I mean ... that's further than I would take it, and more harshly worded, but that's all fair; it's all in the show. That last bit actually gets to the part of
The Return sitting less well for me than Lynch's films in that area: the violence is affecting, and reflecting of reality, but if the goal is a mirror into reality, it's slightly remiss for not also reflecting that women have more in their internal and external lives than how they're confronted by violence. In continuing a fascination presented powerfully and personally in Lynch's movies, it may have accidentally moved into a pattern of portrayals that's a bit too narrow to feel completely honest (even as, and this is important, the goal behind them appears to be unflinching honesty). Will it all track by the end? Maybe!
I don't see any calls for moral panic or censure there; just observation of elements that aren't working for one viewer. And unless I've missed something, that's the most overtly negative post on the subject in the thread. Why does that ruffle your feathers so?
eyeboogers wrote:Any chance we might get back to discussing episode 10? I think starting a separate thread for this gender debate has been suggested many times now.

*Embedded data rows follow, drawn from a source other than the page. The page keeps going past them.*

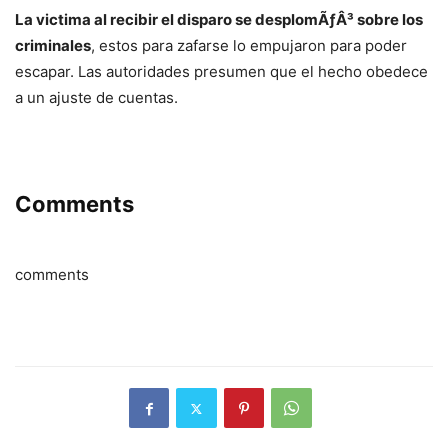
La victima al recibir el disparo se desplomÃƒÂ³ sobre los
criminales
, estos para zafarse lo empujaron para poder
escapar. Las autoridades presumen que el hecho obedece
a un ajuste de cuentas.
Comments
comments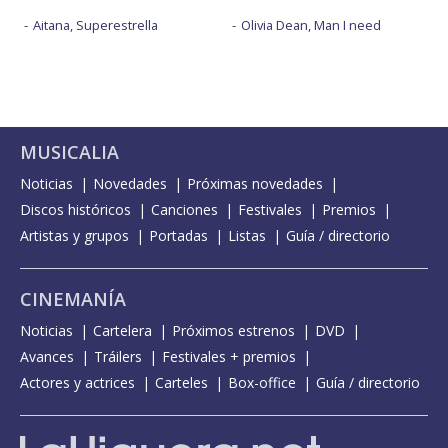
Aitana, Superestrella
Olivia Dean, Man I need
MUSICALIA
Noticias
Novedades
Próximas novedades
Discos históricos
Canciones
Festivales
Premios
Artistas y grupos
Portadas
Listas
Guía / directorio
CINEMANÍA
Noticias
Cartelera
Próximos estrenos
DVD
Avances
Tráilers
Festivales + premios
Actores y actrices
Carteles
Box-office
Guía / directorio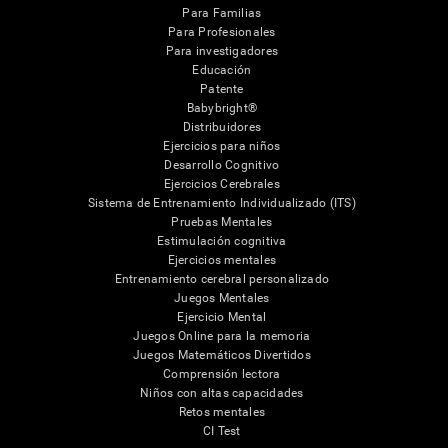
Para Familias
Para Profesionales
Para investigadores
Educación
Patente
Babybright®
Distribuidores
Ejercicios para niños
Desarrollo Cognitivo
Ejercicios Cerebrales
Sistema de Entrenamiento Individualizado (ITS)
Pruebas Mentales
Estimulación cognitiva
Ejercicios mentales
Entrenamiento cerebral personalizado
Juegos Mentales
Ejercicio Mental
Juegos Online para la memoria
Juegos Matemáticos Divertidos
Comprensión lectora
Niños con altas capacidades
Retos mentales
CI Test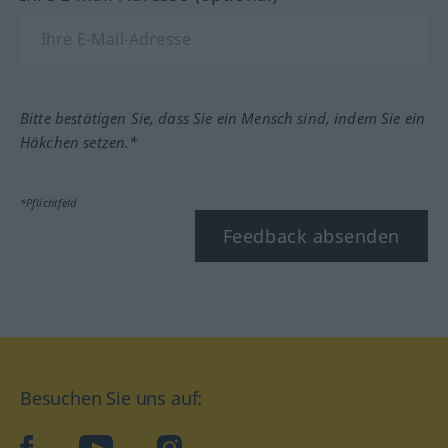
Bitte bestätigen Sie, dass Sie ein Mensch sind, indem Sie ein
Häkchen setzen.*
*Pflichtfeld
Feedback absenden
Besuchen Sie uns auf:
facebook
YouTube
Instagram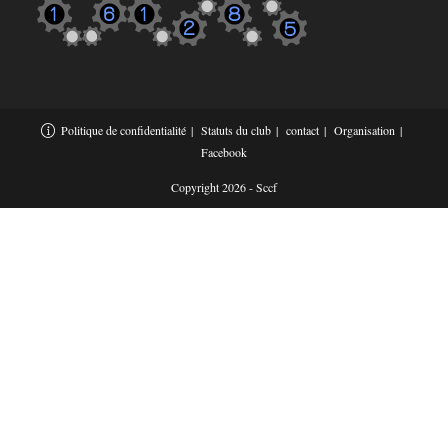
Politique de confidentialité
Statuts du club
contact
Organisation
Facebook
Copyright 2026 - Sccf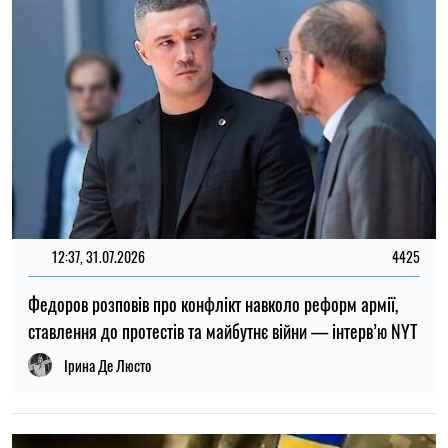
12:37, 31.07.2026
4425
Федоров розповів про конфлікт навколо реформ армії,
ставлення до протестів та майбутнє війни — інтерв’ю NYT
Ірина Де Люсто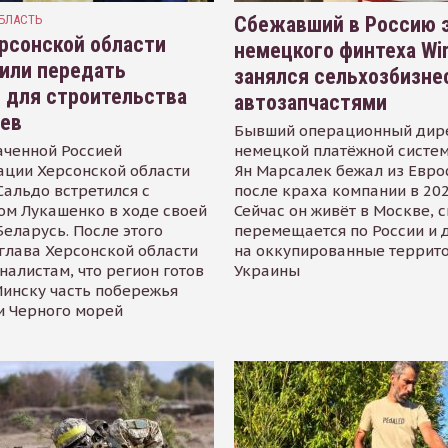
БЛАСТЬ
Сбежавший в Россию э
рсонской области
немецкого финтеха Wi
или передать
занялся сельхозбизне
 для строительства
автозапчастями
иев
Бывший операционный дир
аченной Россией
немецкой платёжной систем
ации Херсонской области
Ян Марсалек бежал из Евр
альдо встретился с
после краха компании в 202
ом Лукашенко в ходе своей
Сейчас он живёт в Москве, 
Беларусь. После этого
перемещается по России и 
глава Херсонской области
на оккупированные террит
налистам, что регион готов
Украины
инску часть побережья
и Черного морей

Why not just post whatever you'd like to address not related to the subject? As has also been suggested many times, the flow of conversation could naturally cover any number of topics (and did, for the bulk of the thread, gender included) if people would stop being so reflexive about the idea of broaching this singular one.
yaxomoxay wrote:But we can't and we shouldn't attach more to a work of art just because things have to be overly analyzed. Yeah, Lynch is talking about violence against women. He's showing it to us. So? Do we really have to bring out much more? I think that some people are going to be paralyzed by analysis after this series is finished, and some will find deeper meanings that simply are not there.
Why should conversation stop at identifying a pattern, rather than discussing how it works?
Can we be "paralyzed by analysis"? Isn't that why people are still discussing the impact of Lynch's films twenty to forty years after the fact? Lynch is talking about violence against women; he's often talked about violence against women; I don't sense that it works quite as well in this entry as it does in his previous works, and that's interesting and I think wholly worth discussing as a foregrounded element. Agree or disagree; I'm fine (even here for that!) so long as a conversation multiple posters believe has merit isn't dismissed outright.
Re: Separate thread: I resist it on the basis that people are (were?) just responding to ideas and elements brought out by episode 10, until other posters decided that certain subjects related to the episode were okay to tackle, and, going out of their way to dismiss conversations via otherwise substanceless posts, one particular subject was not. The idea of having to filter thematic conversations out of a reaction thread on a David Lynch forum is ludicrous to me.
(dustoff beat me to the Albert response; but this was already getting overlong)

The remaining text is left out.